¿El Rey del Pop o un museo? — ‘Michael’ le convierte en una reliquia impecable (y vacía)

Hay biopics que intentan entender a su protagonista y otros que parecen más interesados en preservarlo en formol. La película de Antoine Fuqua llega envuelta en el aura de gran evento —presupuesto descomunal, acceso total al catálogo musical y el aval directo de la familia—, pero el resultado es, paradójicamente, una de las experiencias más desangeladas que ha dado el género en años. Estamos ante un espectáculo técnicamente brillante, pero que se siente completamente hueco en su núcleo narrativo.

El milagro de Jaafar y el músculo escénico

Porque sí: Michael funciona con una precisión asombrosa cuando deja de ser cine y se convierte en concierto. Las recreaciones de los números musicales, que abarcan desde el magnetismo de Billie Jean hasta la catarsis de Wembley, tienen músculo, ritmo y, sobre todo, un arma secreta: Jaafar Jackson. El sobrino del artista no se limita a interpretar a Michael; lo canaliza de una forma casi sobrenatural. En el movimiento, la voz y la energía escénica es donde reside la verdadera película, logrando momentos de una potencia visual que justifica, por instantes, el precio de la entrada.

Sin embargo, fuera de las luces del escenario, la propuesta se desploma como una figura de cera. La experiencia se asemeja a un paseo guiado por un museo viviente, donde los grandes hitos de su carrera se encadenan sin conflicto, sin contexto y, lo más grave, sin alma. El guion de John Logan no construye un personaje complejo, sino una cronología de highlights que salta de éxito en éxito con la urgencia de quien teme detenerse demasiado tiempo en cualquier rincón incómodo.

Una biografía sin rastro de humanidad

El problema fundamental es que la película evita sistemáticamente cualquier zona oscura del mito. No es que las esquive con elegancia; es que las borra directamente del mapa. En este relato no hay lugar para las acusaciones, las contradicciones o las grietas psicológicas que definieron la vida del artista. Solo existe la versión aprobada por su legado, lo que convierte al filme en una pieza de propaganda emocional que celebra al icono mientras ignora al ser humano. Esta decisión no se percibe como una opción creativa, sino como una amputación narrativa que priva a la historia de cualquier peso dramático real.

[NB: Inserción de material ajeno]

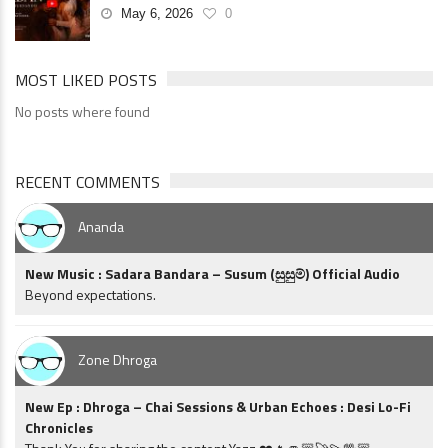
May 6, 2026
0
MOST LIKED POSTS
No posts where found
RECENT COMMENTS
Ananda
New Music : Sadara Bandara – Susum (සුසුම්) Official Audio
Beyond expectations.
Zone Dhroga
New Ep : Dhroga – Chai Sessions & Urban Echoes : Desi Lo-Fi
Chronicles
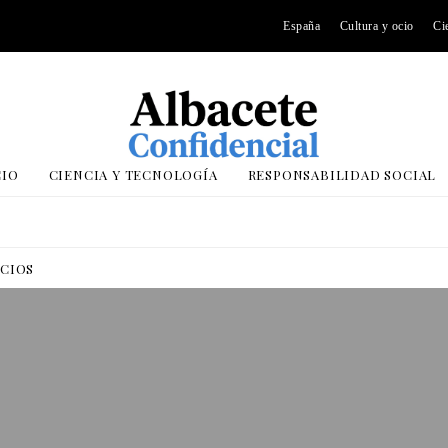
España
Cultura y ocio
Ci
CIO
CIENCIA Y TECNOLOGÍA
RESPONSABILIDAD SOCIAL
OCIOS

Lo irónico es que, en ese intento desesperado por proteger el mito, la película acaba debilitándolo. Al eliminar las aristas, el Michael de Fuqua se convierte en algo plano, inofensivo y casi infantil, incapaz de sostener la gravedad que una vida tan turbulenta exigiría. Cuando se elimina el conflicto de la ecuación, se elimina el cine, dejando en su lugar un producto aséptico que renuncia a la relevancia en favor de la seguridad.

La oportunidad perdida de la estatua que no baila

Aun así, sería injusto decir que Michael no encontrará su lugar. Funciona, y muy bien, como un producto de lujo diseñado para fans. Las salas llenas y la nostalgia en redes demuestran que hay una audiencia masiva que no busca respuestas, sino revivir sensaciones y canciones. Pero mientras otros biopics recientes como Rocketman apostaron por el riesgo y la honestidad, esta cinta opta por el camino más seguro posible: el del homenaje sin fricción.

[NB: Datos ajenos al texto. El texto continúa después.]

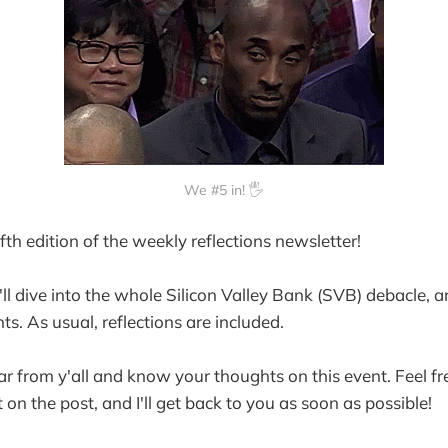
We #5 in! 🖐️
th edition of the weekly reflections newsletter!
e'll dive into the whole Silicon Valley Bank (SVB) debacle, 
ints. As usual, reflections are included.
ear from y'all and know your thoughts on this event. Feel fre
on the post, and I'll get back to you as soon as possible!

En última instancia, lo que podría haber sido una exploración fascinante de una de las figuras más complejas de la historia moderna se queda en algo mucho más mundano: una playlist extremadamente cara con forma de película. Michael no es un desastre técnico, pero sí es una oportunidad perdida de manual. Cuando decides no mirar debajo de la superficie de un personaje tan profundo, lo que te queda no es un retrato; es una estatua. Y las estatuas, por muy icónicas que sean, nunca bailan de verdad.